Oral Presentation Society for Molecular Biology and Evolution Conference 2016

The evolution of sperm size and post-mating pre-zygotic reproductive isolation (#80)

Asher D Cutter 1
  1. University of Toronto, Toronto, ON, Canada

Sperm cells provide crucial, if usually diminutive, ingredients to successful sexual reproduction as the source of centrioles and half the diploid genome. Despite this essential conserved function, sperm competition and coevolution with female traits has driven spectacular morphological change across the tree of life in these discrete cells. Here I characterize repeated instances of convergent evolution of sperm gigantism across the phylogeny of Caenorhabditis nematodes. Species at the extreme end of the 50-fold range of sperm-cell volumes have sperm capable of comprising ~5% of egg-cell volume, representing severe attenuation of the magnitude of anisogamy. We demonstrate that sperm size variation establishes early in spermatogenic development, by meiosis I during the formation of primary spermatocytes.
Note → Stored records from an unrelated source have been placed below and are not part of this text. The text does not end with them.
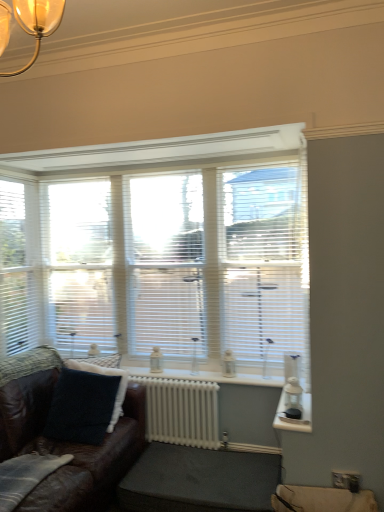 Where is `dark gray fabric footrest at lower center`? The height and width of the screenshot is (512, 384). dark gray fabric footrest at lower center is located at coordinates (199, 480).

Describe the element at coordinates (106, 375) in the screenshot. The image size is (384, 512). I see `dark blue fabric pillow at lower left` at that location.

What do you see at coordinates (181, 411) in the screenshot?
I see `white painted metal radiator at center` at bounding box center [181, 411].

The image size is (384, 512). What do you see at coordinates (165, 263) in the screenshot?
I see `transparent plastic glass door at center` at bounding box center [165, 263].

This screenshot has height=512, width=384. What do you see at coordinates (79, 264) in the screenshot? I see `white plastic blinds at left` at bounding box center [79, 264].

This screenshot has height=512, width=384. In order to click on dark gray fabric footrest at lower center in this screenshot , I will do `click(199, 480)`.

Would you say transparent plastic glass door at center contains white plastic blinds at left?

Definitely not — white plastic blinds at left is not inside transparent plastic glass door at center.

Does transparent plastic glass door at center have a greater width compared to white plastic blinds at left?

In fact, transparent plastic glass door at center might be narrower than white plastic blinds at left.

Considering the relative positions of transparent plastic glass door at center and white plastic blinds at left in the image provided, is transparent plastic glass door at center in front of white plastic blinds at left?

Yes, the depth of transparent plastic glass door at center is less than that of white plastic blinds at left.

Considering the relative sizes of transparent plastic glass door at center and white plastic blinds at left in the image provided, is transparent plastic glass door at center shorter than white plastic blinds at left?

Yes, transparent plastic glass door at center is shorter than white plastic blinds at left.

How many degrees apart are the facing directions of transparent plastic glass door at center and white painted metal radiator at center?

The angular difference between transparent plastic glass door at center and white painted metal radiator at center is 0.643 degrees.

Does point (167, 290) appear closer or farther from the camera than point (178, 397)?

Point (167, 290) is farther from the camera than point (178, 397).

Is transparent plastic glass door at center aimed at white painted metal radiator at center?

No, transparent plastic glass door at center does not turn towards white painted metal radiator at center.

From the image's perspective, is transparent plastic glass door at center above or below white painted metal radiator at center?

transparent plastic glass door at center is above white painted metal radiator at center.

Which is closer, [3,301] or [253,454]?

Point [3,301].

Does white blinds at center have a greater width compared to dark gray fabric footrest at lower center?

No, white blinds at center is not wider than dark gray fabric footrest at lower center.

Is white blinds at center at the left side of dark gray fabric footrest at lower center?

Yes.

Who is taller, white blinds at center or dark gray fabric footrest at lower center?

white blinds at center.

What's the angular difference between white plastic blinds at left and dark blue fabric pillow at lower left's facing directions?

16.9 degrees.

Based on the photo, is white plastic blinds at left wider than dark blue fabric pillow at lower left?

No.

In the scene shown: Which object is closer to the camera taking this photo, white plastic blinds at left or dark blue fabric pillow at lower left?

Positioned in front is dark blue fabric pillow at lower left.

Is white plastic blinds at left not close to dark blue fabric pillow at lower left?

No.

From the image's perspective, which one is positioned higher, dark gray fabric footrest at lower center or brown leather couch at lower left?

brown leather couch at lower left is shown above in the image.

Is dark gray fabric footrest at lower center touching brown leather couch at lower left?

No, dark gray fabric footrest at lower center is not touching brown leather couch at lower left.

Is dark gray fabric footrest at lower center further to camera compared to brown leather couch at lower left?

Yes.

Between dark gray fabric footrest at lower center and dark blue fabric pillow at lower left, which one is positioned in front?

dark gray fabric footrest at lower center is in front.

Considering the relative positions of dark gray fabric footrest at lower center and dark blue fabric pillow at lower left in the image provided, is dark gray fabric footrest at lower center to the right of dark blue fabric pillow at lower left from the viewer's perspective?

Correct, you'll find dark gray fabric footrest at lower center to the right of dark blue fabric pillow at lower left.

Who is shorter, dark gray fabric footrest at lower center or dark blue fabric pillow at lower left?

dark gray fabric footrest at lower center is shorter.

From the image's perspective, which one is positioned lower, dark gray fabric footrest at lower center or dark blue fabric pillow at lower left?

dark gray fabric footrest at lower center, from the image's perspective.

From a real-world perspective, is dark blue fabric pillow at lower left positioned over dark gray fabric footrest at lower center based on gravity?

Yes, from a real-world perspective, dark blue fabric pillow at lower left is above dark gray fabric footrest at lower center.

Is dark blue fabric pillow at lower left not inside dark gray fabric footrest at lower center?

That's correct, dark blue fabric pillow at lower left is outside of dark gray fabric footrest at lower center.

Is dark blue fabric pillow at lower left facing towards dark gray fabric footrest at lower center?

No, dark blue fabric pillow at lower left is not oriented towards dark gray fabric footrest at lower center.

Is dark blue fabric pillow at lower left next to dark gray fabric footrest at lower center and touching it?

dark blue fabric pillow at lower left and dark gray fabric footrest at lower center are clearly separated.

Where is `glass door lying above the white plastic blinds at left (from the image's perspective)`? This screenshot has height=512, width=384. glass door lying above the white plastic blinds at left (from the image's perspective) is located at coordinates click(165, 263).

Where is `radiator below the transparent plastic glass door at center (from the image's perspective)`? The height and width of the screenshot is (512, 384). radiator below the transparent plastic glass door at center (from the image's perspective) is located at coordinates (181, 411).

Which object lies further to the anchor point transparent plastic glass door at center, white blinds at center or white plastic blinds at left?

white plastic blinds at left lies further to transparent plastic glass door at center than the other object.

Which object lies nearer to the anchor point dark gray fabric footrest at lower center, brown leather couch at lower left or dark blue fabric pillow at lower left?

The object closer to dark gray fabric footrest at lower center is brown leather couch at lower left.

Considering their positions, is dark gray fabric footrest at lower center positioned further to white blinds at center than white painted metal radiator at center?

dark gray fabric footrest at lower center.

From the image, which object appears to be nearer to transparent plastic glass door at center, white plastic blinds at left or dark gray fabric footrest at lower center?

white plastic blinds at left is closer to transparent plastic glass door at center.

Looking at the image, which one is located further to dark blue fabric pillow at lower left, white painted metal radiator at center or transparent plastic glass door at center?

transparent plastic glass door at center is positioned further to the anchor dark blue fabric pillow at lower left.

From the image, which object appears to be farther from dark gray fabric footrest at lower center, transparent plastic glass door at center or brown leather couch at lower left?

Among the two, transparent plastic glass door at center is located further to dark gray fabric footrest at lower center.

Estimate the real-world distances between objects in this image. Which object is further from dark gray fabric footrest at lower center, brown leather couch at lower left or transparent plastic glass door at center?

The object further to dark gray fabric footrest at lower center is transparent plastic glass door at center.

Considering their positions, is white painted metal radiator at center positioned further to white blinds at center than white plastic blinds at left?

Among the two, white painted metal radiator at center is located further to white blinds at center.

Where is `pillow between white blinds at center and white painted metal radiator at center in the up-down direction`? This screenshot has width=384, height=512. pillow between white blinds at center and white painted metal radiator at center in the up-down direction is located at coordinates (106, 375).

Find the location of `pillow that lies between white plastic blinds at left and dark gray fabric footrest at lower center from top to bottom`. pillow that lies between white plastic blinds at left and dark gray fabric footrest at lower center from top to bottom is located at coordinates pos(106,375).

This screenshot has height=512, width=384. I want to click on footrest between brown leather couch at lower left and dark blue fabric pillow at lower left in the front-back direction, so click(199, 480).

Find the location of a particular element. The image size is (384, 512). pillow between white plastic blinds at left and white painted metal radiator at center vertically is located at coordinates (106, 375). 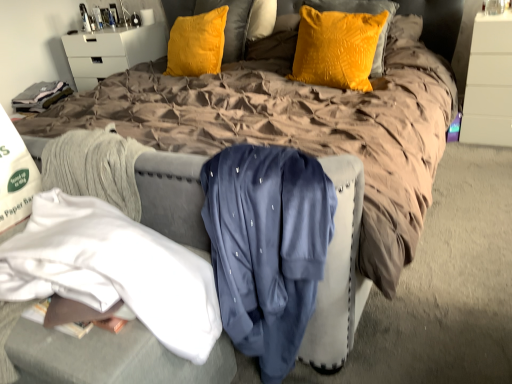 Describe the element at coordinates (113, 270) in the screenshot. I see `white fabric at lower left, which ranks as the 1th clothing in left-to-right order` at that location.

Looking at this image, what is the approximate height of white fabric at lower left, which ranks as the 1th clothing in left-to-right order?

28.27 centimeters.

The height and width of the screenshot is (384, 512). What do you see at coordinates (197, 44) in the screenshot?
I see `velvet yellow pillow at center, the first pillow viewed from the left` at bounding box center [197, 44].

Find the location of a particular element. The height and width of the screenshot is (384, 512). brown quilted bed at center is located at coordinates (296, 130).

Find the location of a particular element. Image resolution: width=512 pixels, height=384 pixels. white glossy nightstand at upper left is located at coordinates (111, 52).

Where is `white fabric at lower left, which ranks as the 1th clothing in left-to-right order`? white fabric at lower left, which ranks as the 1th clothing in left-to-right order is located at coordinates (113, 270).

From the image's perspective, is white glossy nightstand at upper left under white glossy dresser at upper right?

Actually, white glossy nightstand at upper left appears above white glossy dresser at upper right in the image.

From the picture: Considering the sizes of white glossy nightstand at upper left and white glossy dresser at upper right in the image, is white glossy nightstand at upper left taller or shorter than white glossy dresser at upper right?

white glossy nightstand at upper left is shorter than white glossy dresser at upper right.

Is white glossy nightstand at upper left thinner than white glossy dresser at upper right?

Yes.

Can white glossy dresser at upper right be found inside white glossy nightstand at upper left?

No, white glossy dresser at upper right is not surrounded by white glossy nightstand at upper left.

From the image's perspective, who appears lower, white glossy nightstand at upper left or velvet yellow pillow at upper center, marked as the 1th pillow in a right-to-left arrangement?

velvet yellow pillow at upper center, marked as the 1th pillow in a right-to-left arrangement.

Relative to velvet yellow pillow at upper center, which is the 2th pillow in back-to-front order, is white glossy nightstand at upper left in front or behind?

white glossy nightstand at upper left is positioned farther from the viewer than velvet yellow pillow at upper center, which is the 2th pillow in back-to-front order.

Find the location of a particular element. pillow that is the 2nd one when counting downward from the white glossy nightstand at upper left (from the image's perspective) is located at coordinates (336, 48).

Consider the image. How distant is velvet yellow pillow at center, which is the first pillow from back to front, from white glossy dresser at upper right?

velvet yellow pillow at center, which is the first pillow from back to front, is 1.48 meters from white glossy dresser at upper right.

Are velvet yellow pillow at center, which is the first pillow from back to front, and white glossy dresser at upper right far apart?

Absolutely, velvet yellow pillow at center, which is the first pillow from back to front, is distant from white glossy dresser at upper right.

Would you say velvet yellow pillow at center, which is the first pillow from back to front, contains white glossy dresser at upper right?

No, velvet yellow pillow at center, which is the first pillow from back to front, does not contain white glossy dresser at upper right.

Is point (170, 60) closer or farther from the camera than point (499, 54)?

Point (170, 60).

Which object is positioned more to the left, white fabric at lower left, which ranks as the 1th clothing in left-to-right order, or velvet yellow pillow at upper center, the second pillow viewed from the left?

white fabric at lower left, which ranks as the 1th clothing in left-to-right order.

Which object is closer to the camera, white fabric at lower left, which ranks as the 1th clothing in left-to-right order, or velvet yellow pillow at upper center, the second pillow viewed from the left?

white fabric at lower left, which ranks as the 1th clothing in left-to-right order, is closer to the camera.

Starting from the velvet yellow pillow at upper center, the second pillow viewed from the left, which clothing is the 2nd one to the left? Please provide its 2D coordinates.

[(113, 270)]

Does white fabric at lower left, the 2th clothing positioned from the right, turn towards velvet yellow pillow at upper center, which is the 2th pillow in back-to-front order?

No, white fabric at lower left, the 2th clothing positioned from the right, is not facing towards velvet yellow pillow at upper center, which is the 2th pillow in back-to-front order.

From the image's perspective, is brown quilted bed at center located above or below velvet yellow pillow at center, which is the second pillow from right to left?

Clearly, from the image's perspective, brown quilted bed at center is below velvet yellow pillow at center, which is the second pillow from right to left.

Does point (69, 99) come behind point (190, 71)?

That is False.

This screenshot has height=384, width=512. I want to click on pillow that is the 2nd object located above the brown quilted bed at center (from the image's perspective), so click(197, 44).

Are brown quilted bed at center and velvet yellow pillow at center, which is the first pillow from back to front, far apart?

brown quilted bed at center is actually quite close to velvet yellow pillow at center, which is the first pillow from back to front.

From a real-world perspective, which is physically below, velvet yellow pillow at center, which is the second pillow from front to back, or velvet yellow pillow at upper center, which is the 2th pillow in back-to-front order?

In real-world perspective, velvet yellow pillow at upper center, which is the 2th pillow in back-to-front order, is lower.

Looking at this image, is there a large distance between velvet yellow pillow at center, which is the second pillow from front to back, and velvet yellow pillow at upper center, the second pillow viewed from the left?

No.

Which object is positioned more to the right, velvet yellow pillow at center, which is the first pillow from back to front, or velvet yellow pillow at upper center, which appears as the first pillow when viewed from the front?

velvet yellow pillow at upper center, which appears as the first pillow when viewed from the front, is more to the right.

Consider the image. Is velvet yellow pillow at center, the first pillow viewed from the left, outside of velvet yellow pillow at upper center, which is the 2th pillow in back-to-front order?

That's correct, velvet yellow pillow at center, the first pillow viewed from the left, is outside of velvet yellow pillow at upper center, which is the 2th pillow in back-to-front order.

Is velvet yellow pillow at upper center, the second pillow viewed from the left, spatially inside white glossy dresser at upper right, or outside of it?

velvet yellow pillow at upper center, the second pillow viewed from the left, is spatially situated outside white glossy dresser at upper right.

Is velvet yellow pillow at upper center, which is the 2th pillow in back-to-front order, wider or thinner than white glossy dresser at upper right?

In the image, velvet yellow pillow at upper center, which is the 2th pillow in back-to-front order, appears to be more narrow than white glossy dresser at upper right.

This screenshot has width=512, height=384. In the image, there is a velvet yellow pillow at upper center, the second pillow viewed from the left. What are the coordinates of `dresser below it (from a real-world perspective)` in the screenshot? It's located at click(x=489, y=82).

Is point (305, 36) positioned in front of point (489, 111)?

We hypothesize that life history differences among species favored the evolution of alternative sperm competition strategies toward many small vs. fewer large sperm. A byproduct of the outcome of within-species sperm competition manifests during between-species mating errors, in which sperm from the ‘wrong’ species can invade distal gonad and somatic tissue of the mated female, leading to sterility and premature death. These gametic mismatches represent a form of post-mating pre-zygotic reproductive isolation, suggesting a potentially cryptic role of sexual selection by sperm competition in the speciation process.